The other purpose of this assignment is prepare to investigate what happens on a graph during tomorrow's lesson. Each of these representations can reveal different features of a parabola. This is what one of my favorite Common Core Standards is getting at:
F-IF.8: Write a function define by an expression in different but equivalent forms to reveal and explain different properties of the function.
That's a Cadillac standard right there, and it continues in sub-standard F-IF.8a, which is specific to quadratics:
Use the process of factoring and completing the square in a quadratic function to show zeroes, extreme values, and symmetry of the graph, and interpret these in terms of a context.
I like this standard because it pushed me to think about writing the activity you see here.
What Happens in Class
Now, the key to enacting this activity is not to rush into telling students everything at once. Of course, I'm eager for students to see how roots are revealed in one representation of a quadratic expression, while the axis of symmetry and vertex are revealed in another. But when I first distribute the handout, I only show the class how to get started. I don't even name the forms of a quadratic expression. Look at the heading of the third column - I could call this "vertex form" but I don't. In fact, I don't even use the negative sign that we typically see in
y = (x - h)^2 + k
Instead, I leave it as y = (x + h)^2 + k, because I know that we'll get to a full understanding in due time. During tomorrow's lesson, students will check their work by manipulating a graph on Desmos, and as they do, they'll gain first-hand experience seeing just how predictable it is move a parabola that's represented in this form.
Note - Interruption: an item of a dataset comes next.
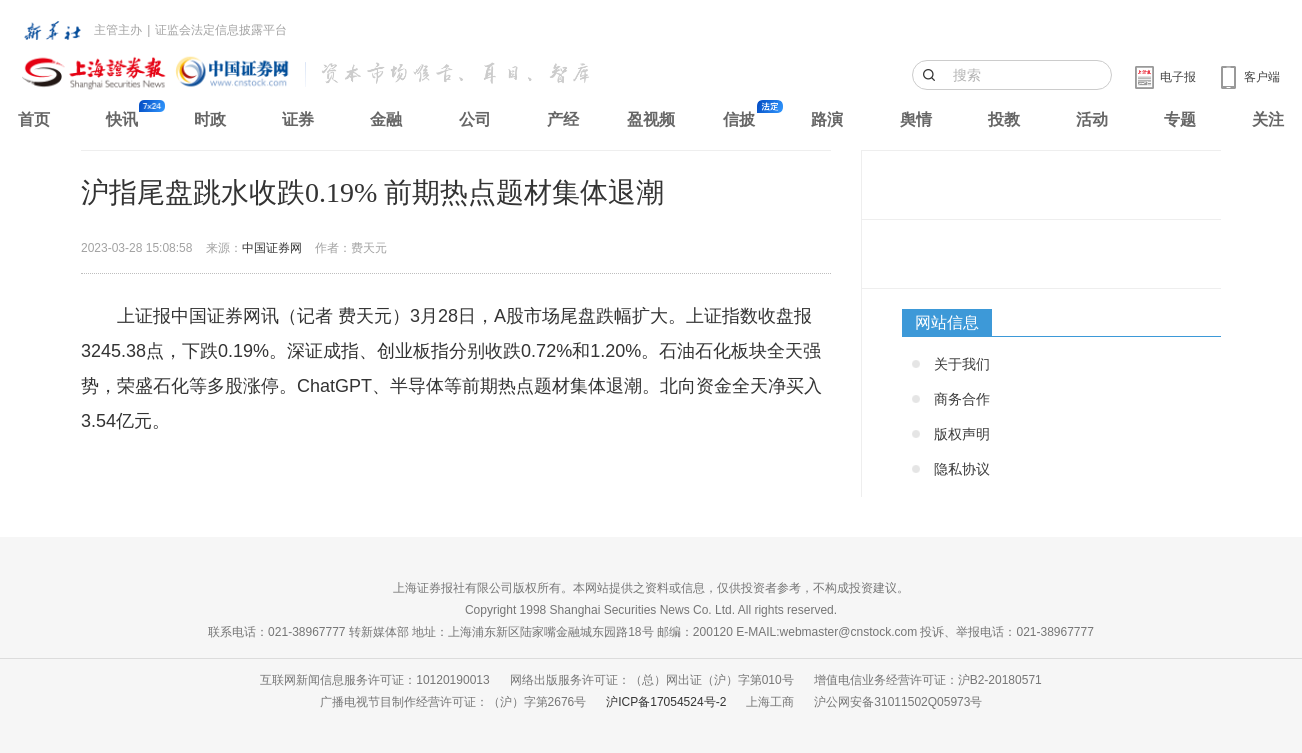 Image resolution: width=1302 pixels, height=753 pixels. Describe the element at coordinates (386, 119) in the screenshot. I see `金融` at that location.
The assignment is meant to be pretty self-explanatory - it's another table to fill in, after all! When everyone has the handout, I project it on the board and say, "You're given one representation of a quadratic expression, and you're asked to write two others." We work the first example together. I elicit help from students to factor the expression, and everyone feels comfortable enough with that. Then we have a contextualized chance to complete the square and rewrite the expression in vertex form. I leave the work on the board, and I might fill in a few more solutions as class continues.
One thing I really like about this assignment is that it scaffolds students toward understanding how to complete the square. For some kids, going "backwards" from vertex form to the others really helps to solidify a basic understanding of how this form relates to the other two. If I see that a student is overwhelmed by trying to get this all at once, I'll tell them just to start by filling in the first two columns. If they can get that done, tomorrow's graphing activity will provide an opportunity to match the three forms.
I give students time to work right up until the bell. As time runs out, I tell everyone to finish as much as they can for homework, and that we'll continue to play with this assignment tomorrow.